“Let God surprise us”
On Tuesday, 8 December, the Catholic Church will celebrate the fiftieth anniversary of the conclusion of the Second Vatican Council. Tuesday coincides with the important Feast of the Immaculate Conception of the Blessed Virgin Mary, and also with the opening of the Jubilee Year of Mercy called for by Pope Francis. During last week’s Winter General Meeting of the Irish Catholic Bishops’ Conference in Maynooth, bishops recalled with gratitude this great event of the Spirit that still guides the Church in the modern world. As a student in Rome, one of the members of the Bishops’ Conference, Bishop Michael Smith, Bishop of Meath, was a secretary at the Council. His memories of the Council have enriched many.
First and foremost bishops express gratitude to God for the Council. Through God’s grace, we live in this moment of history marked by the largest Council in history, the Council that saw the great Irish layman, Frank Duff, receive a standing ovation.

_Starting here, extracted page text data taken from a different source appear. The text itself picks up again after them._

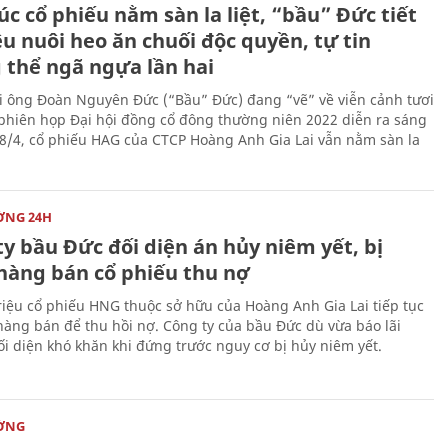
úc cổ phiếu nằm sàn la liệt, “bầu” Đức tiết
êu nuôi heo ăn chuối độc quyền, tự tin
 thể ngã ngựa lần hai
i ông Đoàn Nguyên Đức (“Bầu” Đức) đang “vẽ” về viễn cảnh tươi
 phiên họp Đại hội đồng cổ đông thường niên 2022 diễn ra sáng
 8/4, cổ phiếu HAG của CTCP Hoàng Anh Gia Lai vẫn nằm sàn la
ỜNG 24H
y bầu Đức đối diện án hủy niêm yết, bị
hàng bán cổ phiếu thu nợ
riệu cổ phiếu HNG thuộc sở hữu của Hoàng Anh Gia Lai tiếp tục
hàng bán để thu hồi nợ. Công ty của bầu Đức dù vừa báo lãi
i diện khó khăn khi đứng trước nguy cơ bị hủy niêm yết.
ỜNG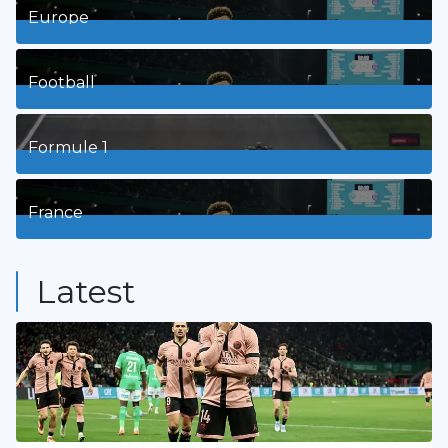
Europe
3
Posts
Football
8
Posts
Formule 1
3
Posts
France
9
Posts
Latest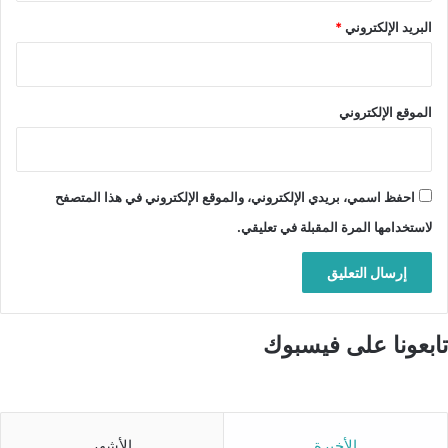
البريد الإلكتروني
*
الموقع الإلكتروني
احفظ اسمي، بريدي الإلكتروني، والموقع الإلكتروني في هذا المتصفح
لاستخدامها المرة المقبلة في تعليقي.
تابعونا على فيسبوك
الأخيرة
الأشهر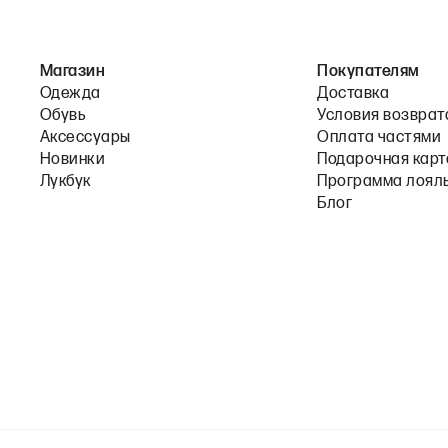
Магазин
Покупателям
Одежда
Доставка
Обувь
Условия возврат
Аксессуары
Оплата частями
Новинки
Подарочная карт
Лукбук
Программа лоял
Блог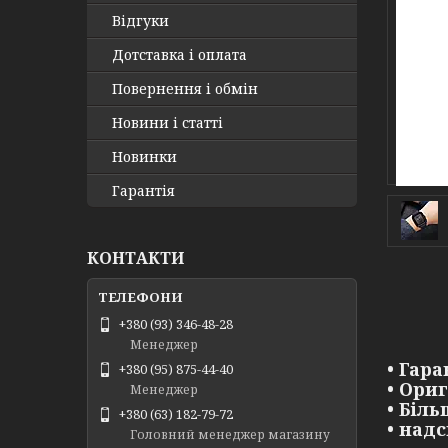
Відгуки
Дотставка і оплата
Повернення і обмін
Новини і статті
Новинки
Гарантія
КОНТАКТИ
+380 (93) 346-48-28
Менеджер
• Гара
+380 (95) 875-44-40
• Ори
Менеджер
• Біл
+380 (63) 182-79-72
• над
Головний менеджер магазину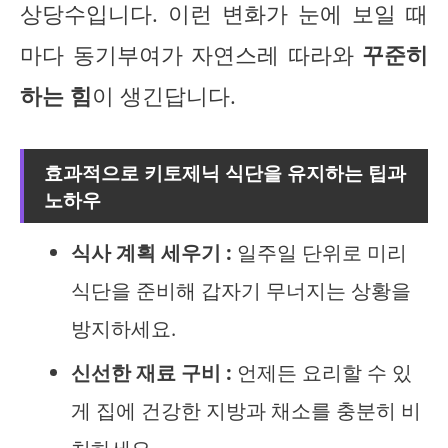
상당수입니다. 이런 변화가 눈에 보일 때
마다 동기부여가 자연스레 따라와
꾸준히
하는 힘
이 생긴답니다.
효과적으로 키토제닉 식단을 유지하는 팁과
노하우
식사 계획 세우기 :
일주일 단위로 미리
식단을 준비해 갑자기 무너지는 상황을
방지하세요.
신선한 재료 구비 :
언제든 요리할 수 있
게 집에 건강한 지방과 채소를 충분히 비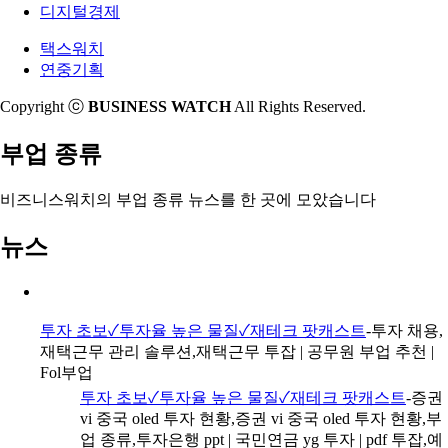
디지털경제
택스워치
연중기획
Copyright ⓒ
BUSINESS WATCH
All Rights Reserved.
부업 종류
비즈니스워치의
부업 종류 뉴스
를 한 곳에 모았습니다
뉴스
투자 초보✓투자율 높은 물질✓재테크 팟캐스트
-투자 채용,
재택근무 관리 솔루션,재택근무 투잡 | 공무원 부업 추천 |
Fol부업
투자 초보✓투자율 높은 물질✓재테크 팟캐스트
-증권
vi 중국 oled 투자 현황,증권 vi 중국 oled 투자 현황,부
업 종류,투자은행 ppt | 국민연금 yg 투자 | pdf 투잡,예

A Council is an event that begins and then journeys. We in Ireland can be grateful for what it opened up for us in the past fifty years: new ways of participation in liturgy; new attention to catechesis; new initiatives in Ecumenism leading, for instance, to the Inter-Church Meeting; the establishment of new realities such as Trócaire, the overseas development agency of the Irish Catholic Church; Mater Dei Institute of Education; the opening of the Catholic Communications Office; the broadcasting of Radharc, the social justice award-winning television series; the Liturgy Centre; new youth initiatives; new pastoral outreach; marriage and family agencies, new movements and communities. We can think also of pastoral letters published by the Irish bishops for the benefit of the faithful such as The Work of Justice (1977).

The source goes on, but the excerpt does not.